Billy McCulloch added the comment:
I stand by the patch file I previously submitted on 2016-05-04. A more detailed
analysis / description of my reasoning follows.
Change 1 in _get_default_tempdir:
A PermissionError is thrown on Windows if you attempt to create a file whose
filename matches an existing directory. As the code currently stands, the `if`
statement checks whether the proposed file's *parent* directory is a directory
(which it is, or a FileNotFoundError would have been thrown), instead of
whether the proposed filename conflicts with an existing directory. The edited
expression is really a typo that, in the context of the code block, always
evaluates `True`.
Here’s what we’re now saying in the `if` block: when a PermissionError is
raised, if we’re on Windows (the only currently supported platform to throw
nonsense errors at us) AND the filename we chose simply conflicts with an
existing directory AND we supposedly have write access to the parent directory,
then we were just unlucky with the chosen name and should try again in the same
parent directory. (I say supposedly because Windows seems to erroneously report
True on this check, even when we don’t have write access.

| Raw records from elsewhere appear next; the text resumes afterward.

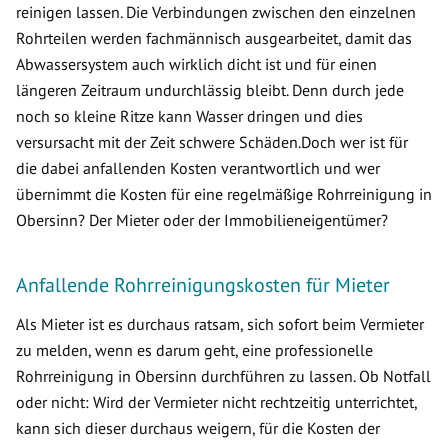
reinigen lassen. Die Verbindungen zwischen den einzelnen
Rohrteilen werden fachmännisch ausgearbeitet, damit das
Abwassersystem auch wirklich dicht ist und für einen
längeren Zeitraum undurchlässig bleibt. Denn durch jede
noch so kleine Ritze kann Wasser dringen und dies
versursacht mit der Zeit schwere Schäden.Doch wer ist für
die dabei anfallenden Kosten verantwortlich und wer
übernimmt die Kosten für eine regelmäßige Rohrreinigung in
Obersinn? Der Mieter oder der Immobilieneigentümer?
Anfallende Rohrreinigungskosten für Mieter
Als Mieter ist es durchaus ratsam, sich sofort beim Vermieter
zu melden, wenn es darum geht, eine professionelle
Rohrreinigung in Obersinn durchführen zu lassen. Ob Notfall
oder nicht: Wird der Vermieter nicht rechtzeitig unterrichtet,
kann sich dieser durchaus weigern, für die Kosten der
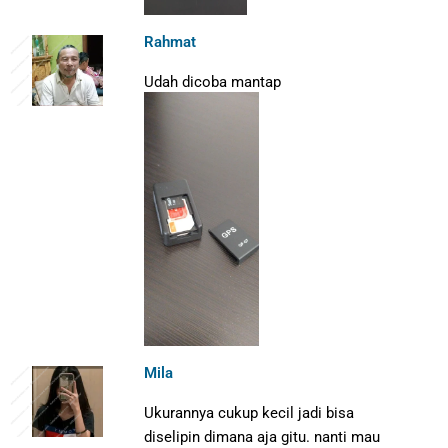
Rahmat
Udah dicoba mantap
Mila
Ukurannya cukup kecil jadi bisa
diselipin dimana aja gitu. nanti mau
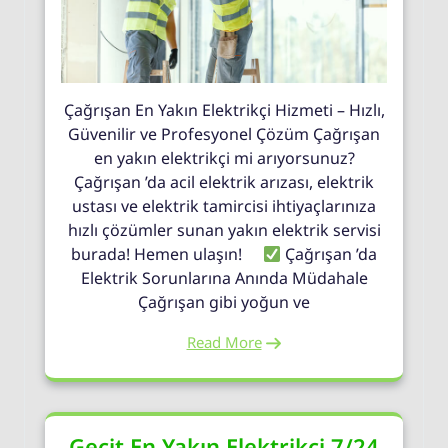
Çağrışan En Yakın Elektrikçi Hizmeti – Hızlı,
Güvenilir ve Profesyonel Çözüm Çağrışan
en yakın elektrikçi mi arıyorsunuz?
Çağrışan ’da acil elektrik arızası, elektrik
ustası ve elektrik tamircisi ihtiyaçlarınıza
hızlı çözümler sunan yakın elektrik servisi
burada! Hemen ulaşın!
Çağrışan ’da
Elektrik Sorunlarına Anında Müdahale
Çağrışan gibi yoğun ve
Read More
Geçit En Yakın Elektrikçi 7/24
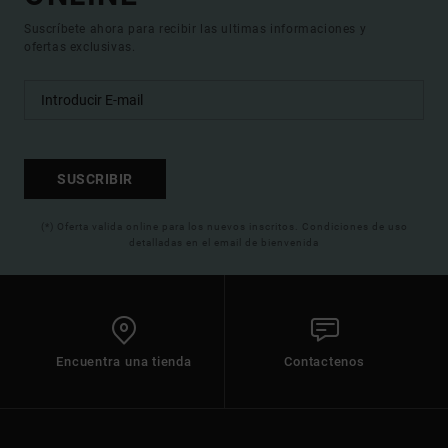
Suscríbete ahora para recibir las ultimas informaciones y
ofertas exclusivas.
SUSCRIBIR
(*) Oferta valida online para los nuevos inscritos. Condiciones de uso
detalladas en el email de bienvenida
Encuentra una tienda
Contactenos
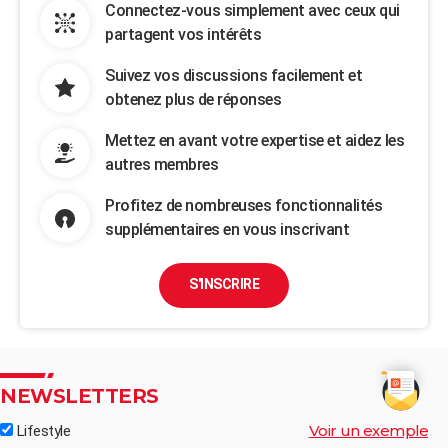
Connectez-vous simplement avec ceux qui
partagent vos intérêts
Suivez vos discussions facilement et
obtenez plus de réponses
Mettez en avant votre expertise et aidez les
autres membres
Profitez de nombreuses fonctionnalités
supplémentaires en vous inscrivant
S'INSCRIRE
NEWSLETTERS
Voir un exemple
Lifestyle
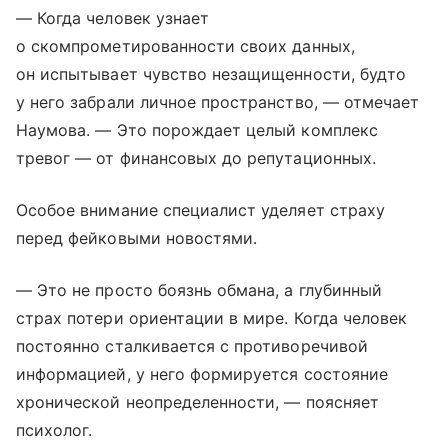
— Когда человек узнает
о скомпрометированности своих данных,
он испытывает чувство незащищенности, будто
у него забрали личное пространство, — отмечает
Наумова. — Это порождает целый комплекс
тревог — от финансовых до репутационных.
Особое внимание специалист уделяет страху
перед фейковыми новостями.
— Это не просто боязнь обмана, а глубинный
страх потери ориентации в мире. Когда человек
постоянно сталкивается с противоречивой
информацией, у него формируется состояние
хронической неопределенности, — поясняет
психолог.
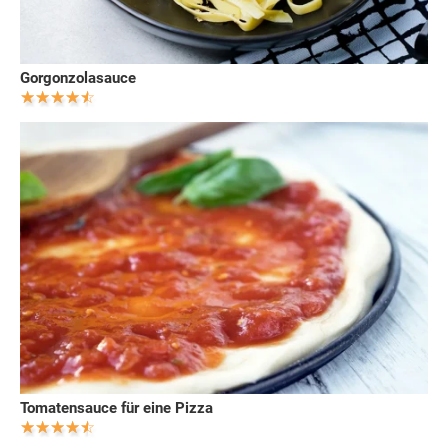
Gorgonzolasauce
Tomatensauce für eine Pizza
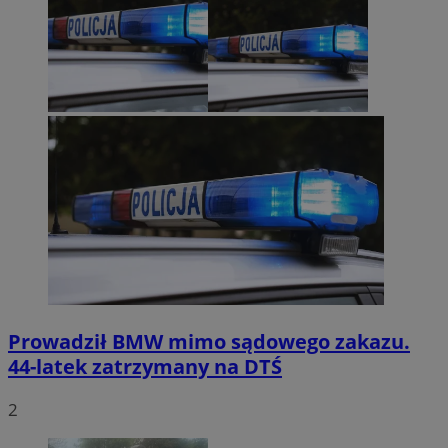
Prowadził BMW mimo sądowego zakazu.
44-latek zatrzymany na DTŚ
2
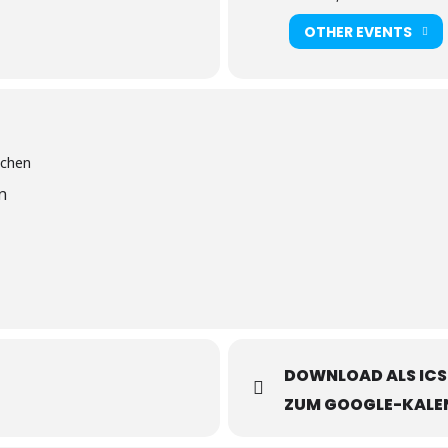
OTHER EVENTS
n
DOWNLOAD ALS ICS
ZUM GOOGLE-KALE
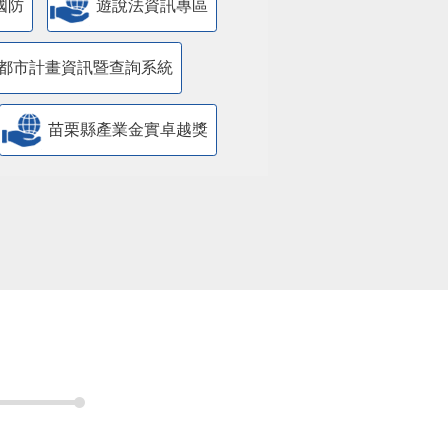
國防
遊說法資訊專區
都市計畫資訊暨查詢系統
苗栗縣產業金實卓越獎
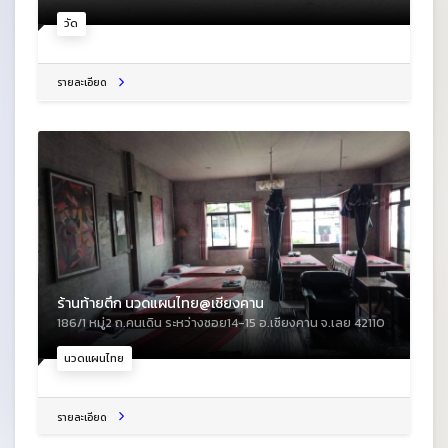
วัด
รายละเอียด
ร้านท้ายตึก นวดแผนไทย@เชียงคาน
186/1 หมู่2 ถ.คนเดิน ระหว่างซอย14-15 อ.เชียงคาน จ.เลย 42110
นวดแผนไทย
รายละเอียด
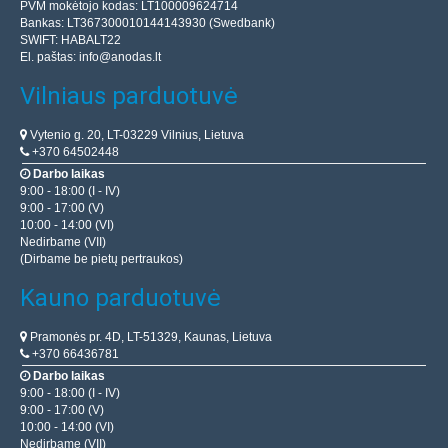
PVM mokėtojo kodas: LT100009624714
Bankas: LT367300010144143930 (Swedbank)
SWIFT: HABALT22
El. paštas:
info@anodas.lt
Vilniaus parduotuvė
Vytenio g. 20, LT-03229 Vilnius, Lietuva
+370 64502448
Darbo laikas
9:00 - 18:00 (I - IV)
9:00 - 17:00 (V)
10:00 - 14:00 (VI)
Nedirbame (VII)
(Dirbame be pietų pertraukos)
Kauno parduotuvė
Pramonės pr. 4D, LT-51329, Kaunas, Lietuva
+370 66436781
Darbo laikas
9:00 - 18:00 (I - IV)
9:00 - 17:00 (V)
10:00 - 14:00 (VI)
Nedirbame (VII)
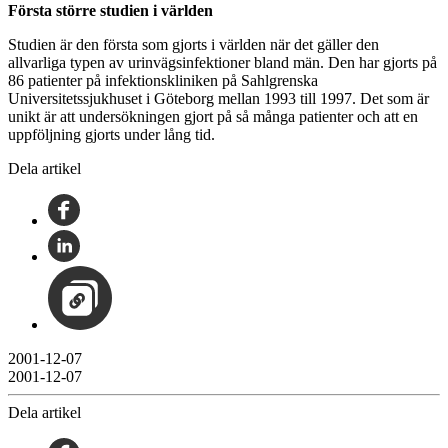
Första större studien i världen
Studien är den första som gjorts i världen när det gäller den
allvarliga typen av urinvägsinfektioner bland män. Den har gjorts på
86 patienter på infektionskliniken på Sahlgrenska
Universitetssjukhuset i Göteborg mellan 1993 till 1997. Det som är
unikt är att undersökningen gjort på så många patienter och att en
uppföljning gjorts under lång tid.
Dela artikel
2001-12-07
2001-12-07
Dela artikel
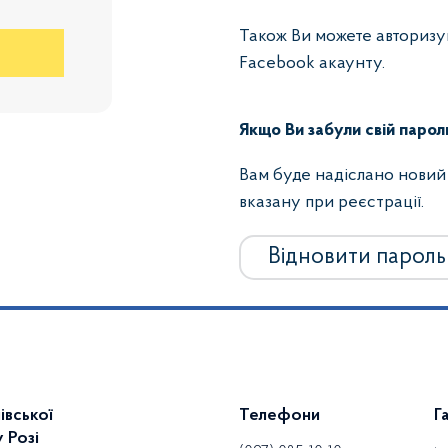
Також Ви можете авторизу
Facebook акаунту.
Якщо Ви забули свій парол
Вам буде надіслано новий
вказану при реєстрації.
Відновити пароль
івської
Телефони
Г
 Розі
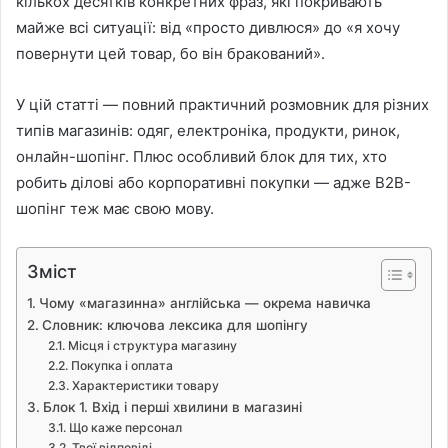
кількох десятків конкретних фраз, які покривають
майже всі ситуації: від «просто дивлюся» до «я хочу
повернути цей товар, бо він бракований».
У цій статті — повний практичний розмовник для різних
типів магазинів: одяг, електроніка, продукти, ринок,
онлайн-шопінг. Плюс особливий блок для тих, хто
робить ділові або корпоративні покупки — адже B2B-
шопінг теж має свою мову.
Зміст
Чому «магазинна» англійська — окрема навичка
Словник: ключова лексика для шопінгу
Місця і структура магазину
Покупка і оплата
Характеристики товару
Блок 1. Вхід і перші хвилини в магазині
Що каже персонал
Твої відповіді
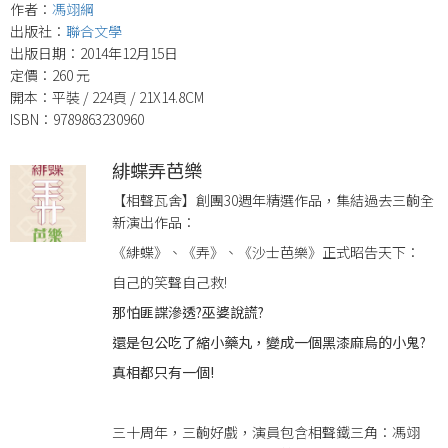
作者：
馮翊綱
出版社：
聯合文學
出版日期：2014年12月15日
定價：260 元
開本：平裝 / 224頁 / 21X14.8CM
ISBN：9789863230960
緋蝶弄芭樂
【相聲瓦舍】創團30週年精選作品，集結過去三齣全
新演出作品：
《緋蝶》、《弄》、《沙士芭樂》正式昭告天下：
自己的笑聲自己救!
那怕匪諜滲透?巫婆說謊?
還是包公吃了縮小藥丸，變成一個黑漆麻烏的小鬼?
真相都只有一個!
三十周年，三齣好戲，演員包含相聲鐵三角：馮翊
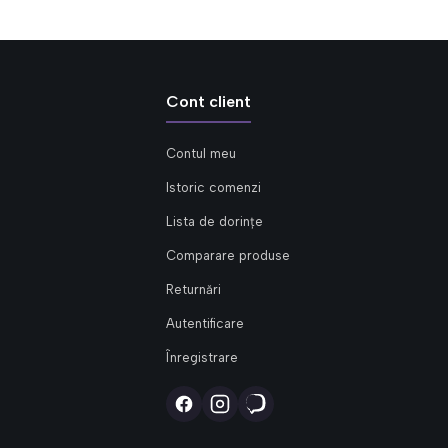
Cont client
Contul meu
Istoric comenzi
Lista de dorințe
Comparare produse
Returnări
Autentificare
Înregistrare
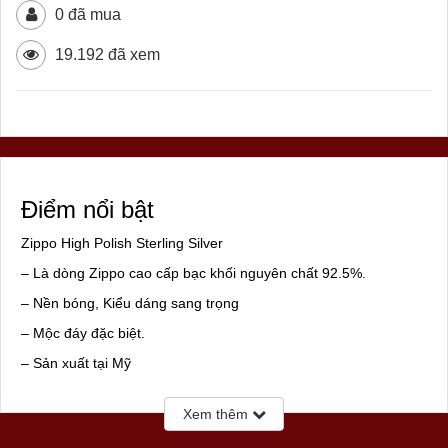
0 đã mua
19.192 đã xem
Điểm nổi bật
Zippo High Polish Sterling Silver
– Là dòng Zippo cao cấp bạc khối nguyên chất 92.5%.
– Nền bóng, Kiểu dáng sang trọng
– Mộc đáy đặc biệt.
– Sản xuất tại Mỹ
– Hàng cao cấp của hãng Zippo
Xem thêm
– Hàng mới, chính hãng Mỹ 100%, full box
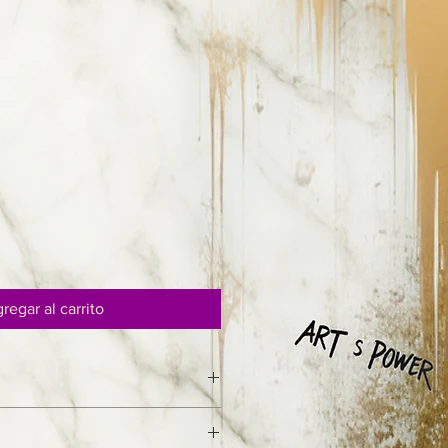
regar al carrito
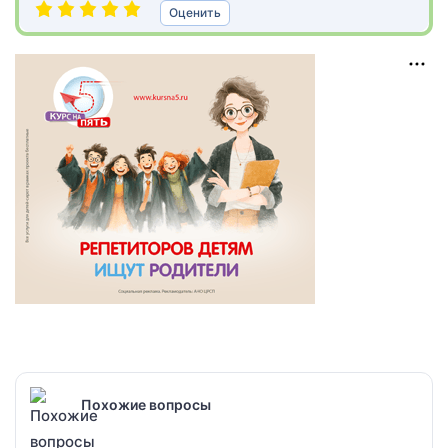
Оценить
Похожие вопросы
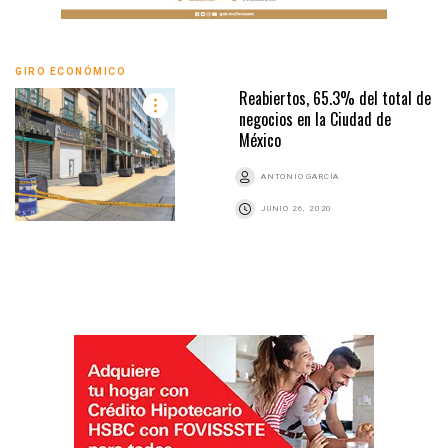
GIRO ECONÓMICO
Reabiertos, 65.3% del total de
negocios en la Ciudad de
México
ANTONIO GARCÍA
JUNIO 26, 2020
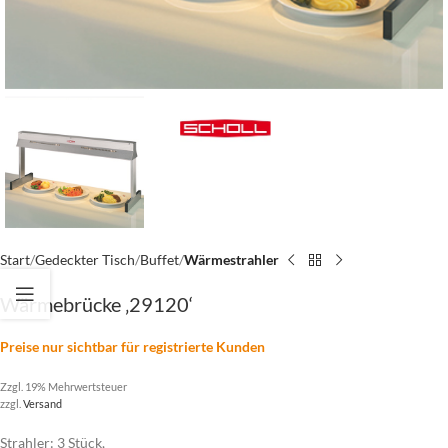
Start
Gedeckter Tisch
Buffet
Wärmestrahler
Wärmebrücke ‚29120‘
Preise nur sichtbar für registrierte Kunden
Zzgl. 19% Mehrwertsteuer
zzgl.
Versand
Strahler: 3 Stück,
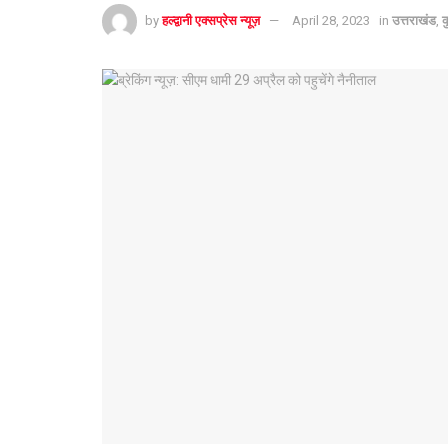
by
हल्द्वानी एक्सप्रेस न्यूज़
April 28, 2023
in
उत्तराखंड
,
क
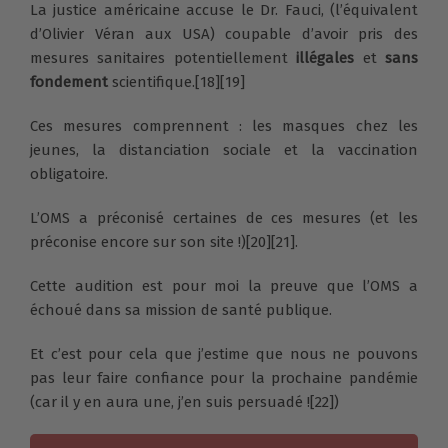
La justice américaine accuse le Dr. Fauci,
(l’équivalent
d’Olivier Véran aux USA) coupable d’avoir pris des
mesures sanitaires potentiellement
illégales
et
sans
fondement
scientifique.[18][19]
Ces mesures comprennent : les masques chez les
jeunes, la distanciation sociale et la vaccination
obligatoire.
L’OMS a préconisé certaines de ces mesures (et les
préconise encore sur son site !)[20][21].
Cette audition est pour moi la preuve que l’OMS a
échoué dans sa mission de santé publique.
Et c’est pour cela que j’estime que nous ne pouvons
pas leur faire confiance pour la prochaine pandémie
(car il y en aura une, j’en suis persuadé ![22])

I wouldn’t be
surprised if this last check does something useful in certain contexts, I just
don’t know what they are.)
Change 2 in _mkstemp_inner:
Same as above for Change 1. While _get_default_tempdir uses this code block to
make sure the system tempdir is really writable, and _mkstemp_inner does it so
that a file descriptor can be returned, the result and arguments are the same.
Change 3 in mkdtemp:
For _get_default_tempdir and _mkstemp_inner, the blocks of code in question are
creating temporary files. As such, they need to handle the oddball case for
Windows where attempts to create a file with a filename which conflicts with an
existing directory name result in a PermissionError. The same block of error
handling code is copied in mkdtemp, even though this function never tries to
create a file – it only tries to create a directory. As such, in the case that
we try to create a directory with a name that already exists (whether as a file
or a directory), we wouldn't be dealing with a PermissionError, we'd have a
FileExistsError, which is already handled in mkdtemp by the preceding lines.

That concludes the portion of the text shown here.